A powerful Natural Language Search API that provides semantic search capabilities using vector embeddings. The system supports multiple LLM providers and can be easily integrated with various data sources.

## Features

- Natural Language Search using semantic embeddings
- Multiple LLM provider support:
- Ollama (local models)
- OpenAI
- Google Gemini
- Vector-based similarity search using Qdrant
- Configurable model settings per provider
- RESTful API for indexing and searching
- Bulk indexing support from MongoDB
- Automatic vector size handling
- Configurable similarity thresholds

## Requirements

- Python 3.9+
- Docker
- Make

## Quick Start

1. Setup the environment:
```bash
make setup
```

2. Configure your environment variables in `.env`:
```bash
# API Settings
APP_HOST=0.0.0.0
APP_PORT=8000
DEBUG=true

# Vector DB Settings
QDRANT_HOST=localhost
QDRANT_PORT=6333
QDRANT_COLLECTION=documents

# MongoDB Settings (optional)
MONGODB_URI=mongodb://localhost:27017
MONGODB_DB=your_database
MONGODB_COLLECTION=your_collection

# Provider Settings
DEFAULT_PROVIDER=ollama
OLLAMA_URL=http://localhost:11434
OLLAMA_MODEL=llama2
OLLAMA_EMBEDDING_MODEL=all-minilm

# Optional Providers
OPENAI_API_KEY=your_key_here
OPENAI_MODEL=gpt-4
OPENAI_EMBEDDING_MODEL=text-embedding-3-small

GEMINI_API_KEY=your_key_here
GEMINI_MODEL=gemini-pro
```

3. Start the services:
```bash
# Start Qdrant (required)
make start-qdrant

# Start MongoDB (optional - for bulk indexing)
make start-mongodb

# Start the API
make start-api
```

## Natural Language Search

The system uses semantic embeddings to understand the meaning of your queries and find relevant documents.
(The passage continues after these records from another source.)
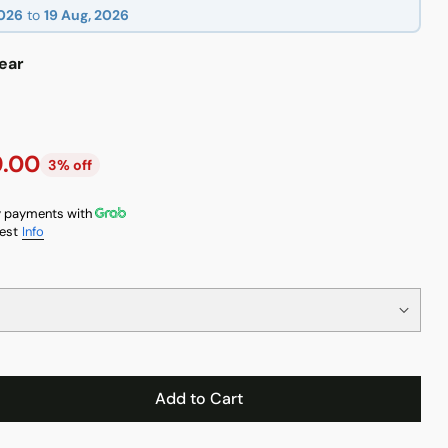
2026
to
19 Aug, 2026
ear
9.00
3% off
 payments with
est
Info
Add to Cart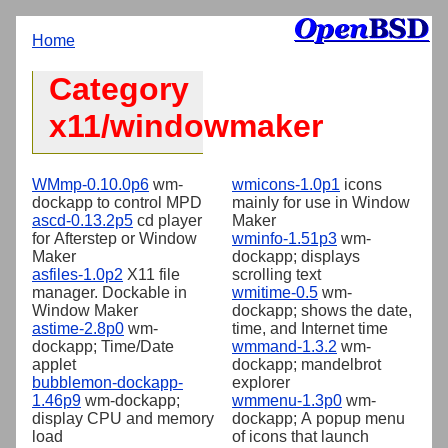
Home
Category
x11/windowmaker
WMmp-0.10.0p6
wm-
wmicons-1.0p1
icons
dockapp to control MPD
mainly for use in Window
ascd-0.13.2p5
cd player
Maker
for Afterstep or Window
wminfo-1.51p3
wm-
Maker
dockapp; displays
asfiles-1.0p2
X11 file
scrolling text
manager. Dockable in
wmitime-0.5
wm-
Window Maker
dockapp; shows the date,
astime-2.8p0
wm-
time, and Internet time
dockapp; Time/Date
wmmand-1.3.2
wm-
applet
dockapp; mandelbrot
bubblemon-dockapp-
explorer
1.46p9
wm-dockapp;
wmmenu-1.3p0
wm-
display CPU and memory
dockapp; A popup menu
load
of icons that launch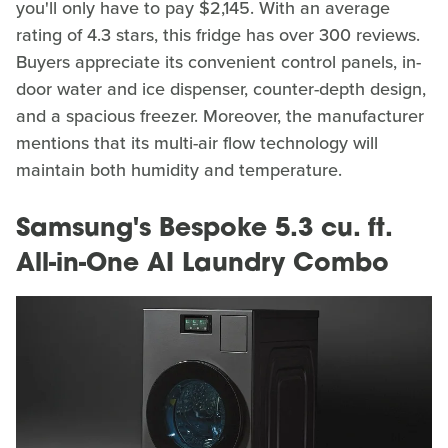
you'll only have to pay $2,145. With an average
rating of 4.3 stars, this fridge has over 300 reviews.
Buyers appreciate its convenient control panels, in-
door water and ice dispenser, counter-depth design,
and a spacious freezer. Moreover, the manufacturer
mentions that its multi-air flow technology will
maintain both humidity and temperature.
Samsung's Bespoke 5.3 cu. ft.
All-in-One AI Laundry Combo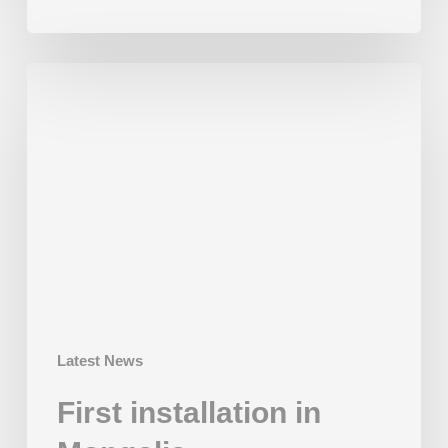
First
installation
in
Mongolia
Latest News
First installation in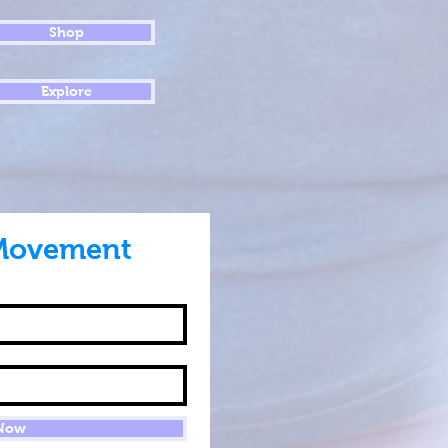
Shop
Explore
Movement
 Now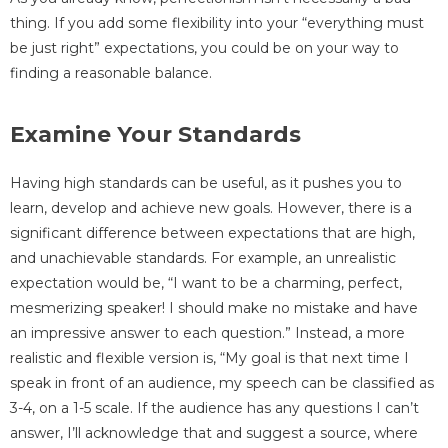
thing. If you add some flexibility into your “everything must
be just right” expectations, you could be on your way to
finding a reasonable balance.
Examine Your Standards
Having high standards can be useful, as it pushes you to
learn, develop and achieve new goals. However, there is a
significant difference between expectations that are high,
and unachievable standards. For example, an unrealistic
expectation would be, “I want to be a charming, perfect,
mesmerizing speaker! I should make no mistake and have
an impressive answer to each question.” Instead, a more
realistic and flexible version is, “My goal is that next time I
speak in front of an audience, my speech can be classified as
3-4, on a 1-5 scale. If the audience has any questions I can’t
answer, I’ll acknowledge that and suggest a source, where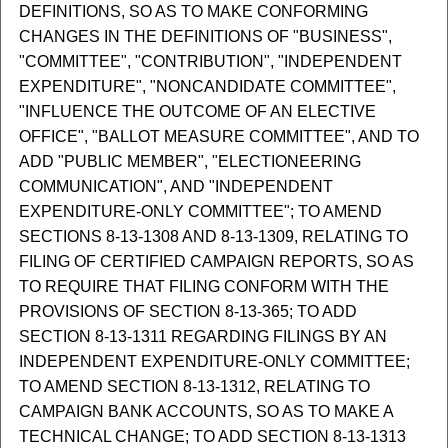
DEFINITIONS, SO AS TO MAKE CONFORMING
CHANGES IN THE DEFINITIONS OF "BUSINESS",
"COMMITTEE", "CONTRIBUTION", "INDEPENDENT
EXPENDITURE", "NONCANDIDATE COMMITTEE",
"INFLUENCE THE OUTCOME OF AN ELECTIVE
OFFICE", "BALLOT MEASURE COMMITTEE", AND TO
ADD "PUBLIC MEMBER", "ELECTIONEERING
COMMUNICATION", AND "INDEPENDENT
EXPENDITURE-ONLY COMMITTEE"; TO AMEND
SECTIONS 8-13-1308 AND 8-13-1309, RELATING TO
FILING OF CERTIFIED CAMPAIGN REPORTS, SO AS
TO REQUIRE THAT FILING CONFORM WITH THE
PROVISIONS OF SECTION 8-13-365; TO ADD
SECTION 8-13-1311 REGARDING FILINGS BY AN
INDEPENDENT EXPENDITURE-ONLY COMMITTEE;
TO AMEND SECTION 8-13-1312, RELATING TO
CAMPAIGN BANK ACCOUNTS, SO AS TO MAKE A
TECHNICAL CHANGE; TO ADD SECTION 8-13-1313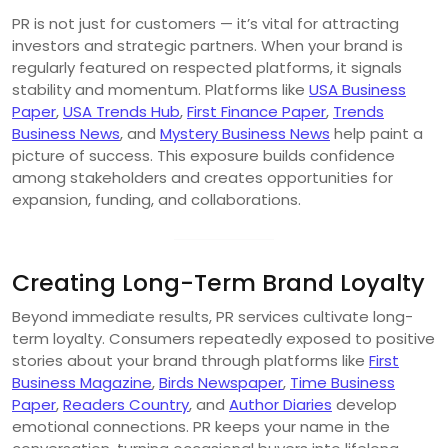
PR is not just for customers — it’s vital for attracting
investors and strategic partners. When your brand is
regularly featured on respected platforms, it signals
stability and momentum. Platforms like
USA Business
Paper
,
USA Trends Hub
,
First Finance Paper
,
Trends
Business News
, and
Mystery Business News
help paint a
picture of success. This exposure builds confidence
among stakeholders and creates opportunities for
expansion, funding, and collaborations.
Creating Long-Term Brand Loyalty
Beyond immediate results, PR services cultivate long-
term loyalty. Consumers repeatedly exposed to positive
stories about your brand through platforms like
First
Business Magazine
,
Birds Newspaper
,
Time Business
Paper
,
Readers Country
, and
Author Diaries
develop
emotional connections. PR keeps your name in the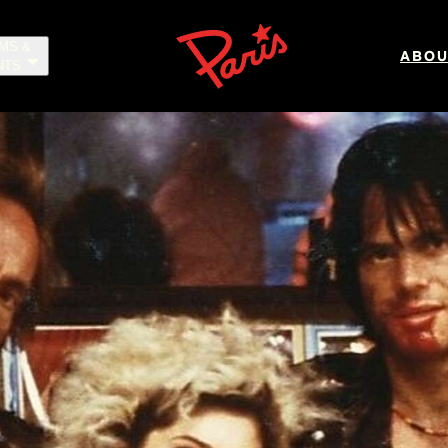
LMS &
ABOU
NTS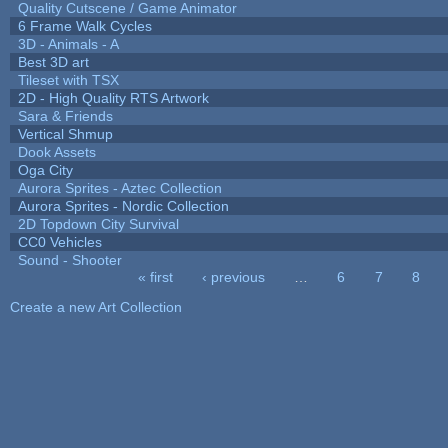
Quality Cutscene / Game Animator
6 Frame Walk Cycles
3D - Animals - A
Best 3D art
Tileset with TSX
2D - High Quality RTS Artwork
Sara & Friends
Vertical Shmup
Dook Assets
Oga City
Aurora Sprites - Aztec Collection
Aurora Sprites - Nordic Collection
2D Topdown City Survival
CC0 Vehicles
Sound - Shooter
« first
‹ previous
…
6
7
8
Pages
Create a new Art Collection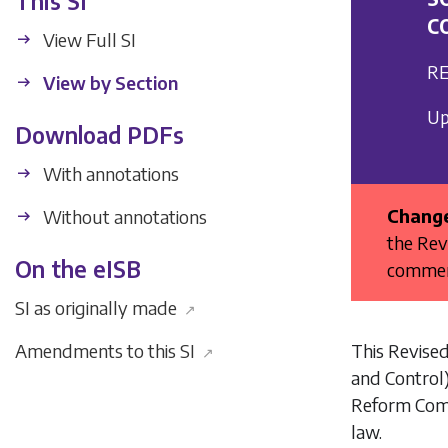
This SI
C
View Full SI
RE
View by Section
Up
Download PDFs
With annotations
Change
Without annotations
the Rev
On the eISB
commenc
SI as originally made
↗
This Revised
Amendments to this SI
↗
and Control
Reform Com
law.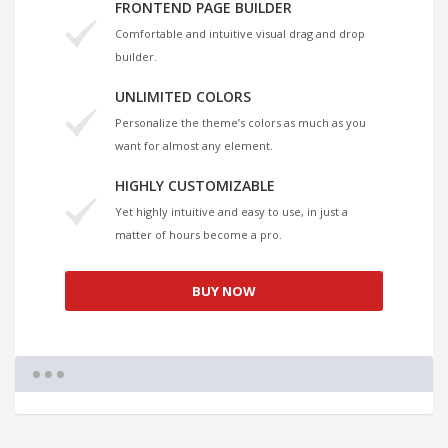
FRONTEND PAGE BUILDER
Comfortable and intuitive visual drag and drop
builder.
UNLIMITED COLORS
Personalize the theme’s colors as much as you
want for almost any element.
HIGHLY CUSTOMIZABLE
Yet highly intuitive and easy to use, in just a
matter of hours become a pro.
BUY NOW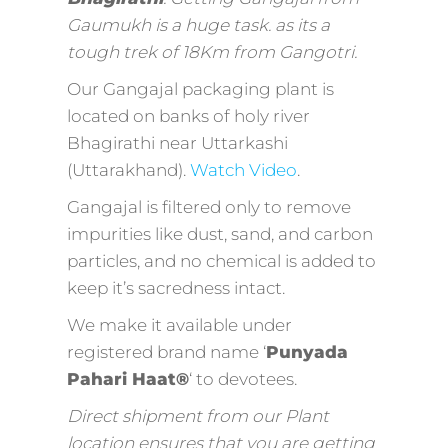
Gaumukh is a huge task. as its a
tough trek of 18Km from Gangotri.
Our Gangajal packaging plant is
located on banks of holy river
Bhagirathi near Uttarkashi
(Uttarakhand).
Watch Video
.
Gangajal is filtered only to remove
impurities like dust, sand, and carbon
particles, and no chemical is added to
keep it’s sacredness intact.
We make it available under
registered brand name ‘
Punyada
Pahari Haat®
‘ to devotees.
Direct shipment from our Plant
location ensures that you are getting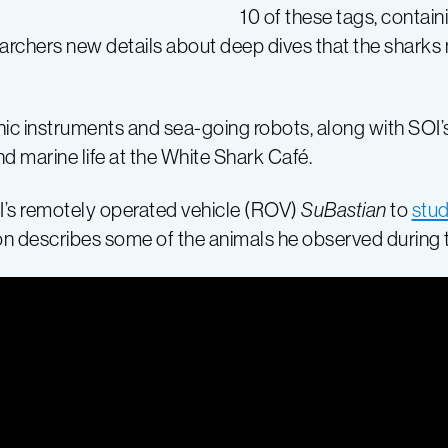
10 of these tags, contain
earchers new details about deep dives that the sharks
ic instruments and sea-going robots, along with SOI’s
nd marine life at the White Shark Café.
’s remotely operated vehicle (ROV)
SuBastian
to
stud
on describes some of the animals he observed during 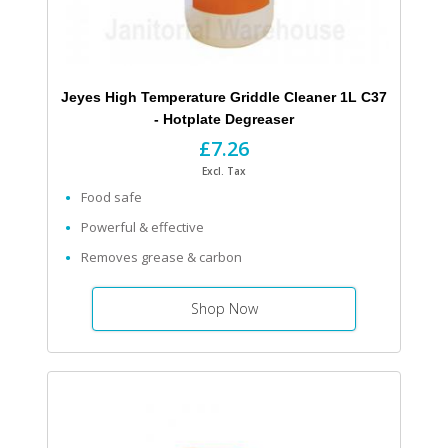
Jeyes High Temperature Griddle Cleaner 1L C37
- Hotplate Degreaser
£7.26
Excl. Tax
Food safe
Powerful & effective
Removes grease & carbon
Shop Now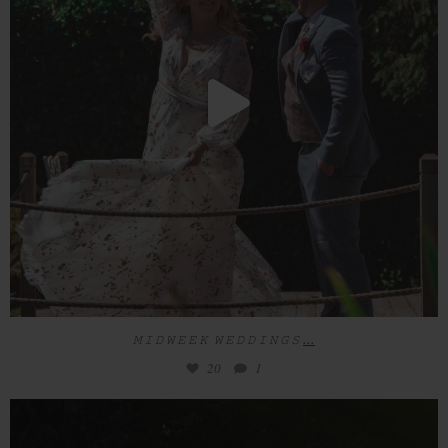
...
𝙼 𝙸 𝙳 𝚆 𝙴 𝙴 𝙺 𝚆 𝙴 𝙳 𝙳 𝙸 𝙽 𝙶 𝚂
20
1
𝙼 𝙸 𝙳 𝚆 𝙴 𝙴 𝙺 𝚆 𝙴 𝙳 𝙳 𝙸 𝙽 𝙶 𝚂
...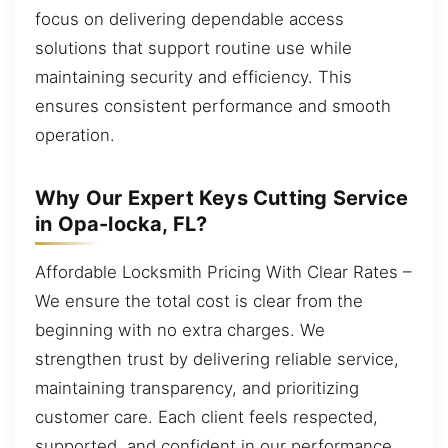
focus on delivering dependable access
solutions that support routine use while
maintaining security and efficiency. This
ensures consistent performance and smooth
operation.
Why Our Expert Keys Cutting Service
in Opa-locka, FL?
Affordable Locksmith Pricing With Clear Rates –
We ensure the total cost is clear from the
beginning with no extra charges. We
strengthen trust by delivering reliable service,
maintaining transparency, and prioritizing
customer care. Each client feels respected,
supported, and confident in our performance.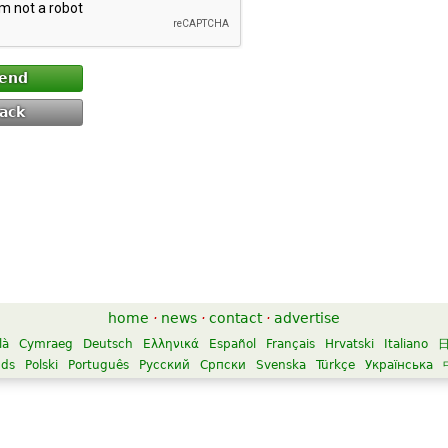
end
ack
home
·
news
·
contact
·
advertise
là
Cymraeg
Deutsch
Ελληνικά
Español
Français
Hrvatski
Italiano
nds
Polski
Português
Русский
Српски
Svenska
Türkçe
Українська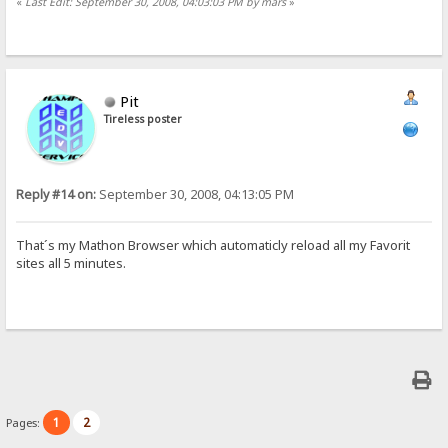
«
Last Edit: September 30, 2008, 04:03:03 PM by mars
»
Pit
Tireless poster
Reply #14 on:
September 30, 2008, 04:13:05 PM
That´s my Mathon Browser which automaticly reload all my Favorit
sites all 5 minutes.
1
2
Pages: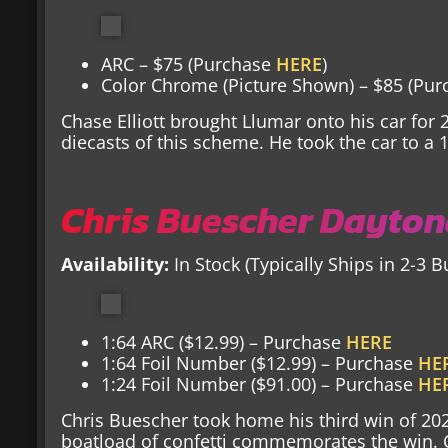
ARC – $75 (Purchase
HERE
)
Color Chrome (Picture Shown) – $85 (Pu
Chase Elliott brought Llumar onto his car for 
diecasts of this scheme. He took the car to a 1
Chris Buescher Dayton
Availability:
In Stock (Typically Ships in 2-3 
1:64 ARC ($12.99) – Purchase
HERE
1:64 Foil Number ($12.99) – Purchase
HE
1:24 Foil Number ($91.00) – Purchase
HE
Chris Buescher took home his third win of 20
boatload of confetti commemorates the win. Ci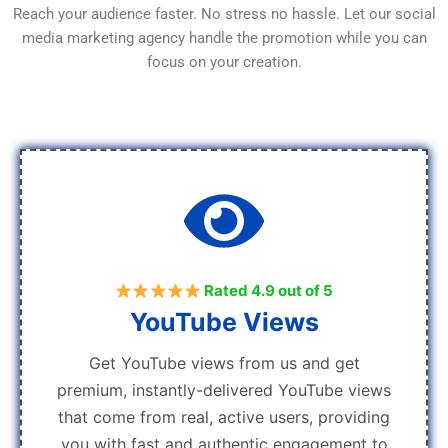
Reach your audience faster. No stress no hassle. Let our social
media marketing agency handle the promotion while you can
focus on your creation.
Rated 4.9 out of 5
YouTube Views
Get YouTube views from us and get
premium, instantly-delivered YouTube views
that come from real, active users, providing
you with fast and authentic engagement to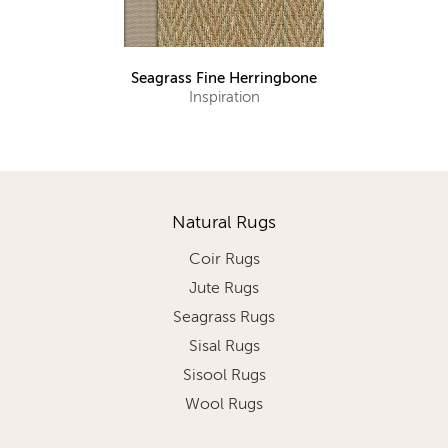
Seagrass Fine Herringbone
Inspiration
Natural Rugs
Coir Rugs
Jute Rugs
Seagrass Rugs
Sisal Rugs
Sisool Rugs
Wool Rugs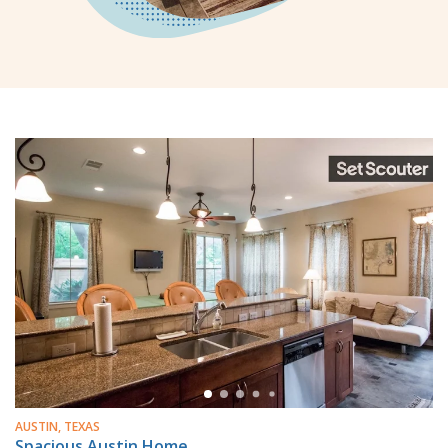
AUSTIN, TEXAS
Spacious Austin Home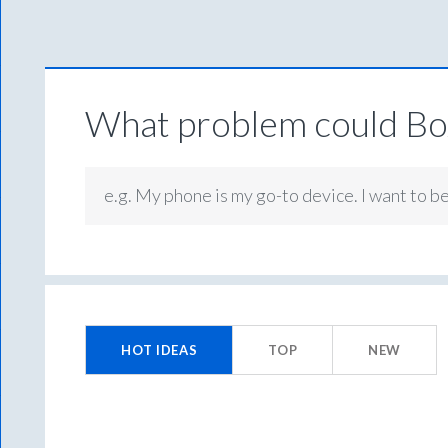
What problem could Box
e.g. My phone is my go-to device. I want to b
264
results
HOT
IDEAS
TOP
NEW
found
Unlike traditional keyword search:

- Understands semantic meaning, not just exact matches
- Handles synonyms and related concepts
- Works with natural language questions
- Returns results ranked by semantic similarity

Example search query:
```bash
curl -X POST "http://localhost:8000/search" \
-H "Content-Type: application/json" \
-d '{
"text": "What are the safety procedures for handling hazardous materials?",
"max_results": 5
}'
```

## Configuration

The system is configured through `config.yaml`:

```yaml
vector_db:
type: qdrant
vector_size: 384 # Matches Ollama's all-minilm model

providers:
ollama:
enabled: true
url: ${OLLAMA_URL}
model: ${OLLAMA_MODEL}
embedding_model: ${OLLAMA_EMBEDDING_MODEL}
vector_size: 384

search:
default_provider: ${DEFAULT_PROVIDER}
max_results: 10
similarity_threshold: 0.3 # Adjust for stricter/looser matching
```

## API Documentation

### Endpoints

- `POST /search`: Search documents using natural language
- `POST /index`: Index a single document
- `POST /bulk-index`: Bulk index documents from MongoDB

For detailed examples and usage scenarios, check out our [Examples Guide](EXAMPLES.md).

## Troubleshooting

### Common Issues

1. **Vector Size Mismatch**
- Error: "Vector size mismatch"
- Solution: Ensure provider's vector_size matches Qdrant's configuration

2. **No Results Found**
- Check similarity_threshold in config.yaml
- Verify documents are properly indexed
- Check provider's embedding model is working

3. **Qdrant Connection Issues**
- Error: "Connection refused"
- Solution: Check status with `make status`
- Start Qdrant with `make start-qdrant`

## Contributing

Contributions are welcome! Please feel free to submit a Pull Request.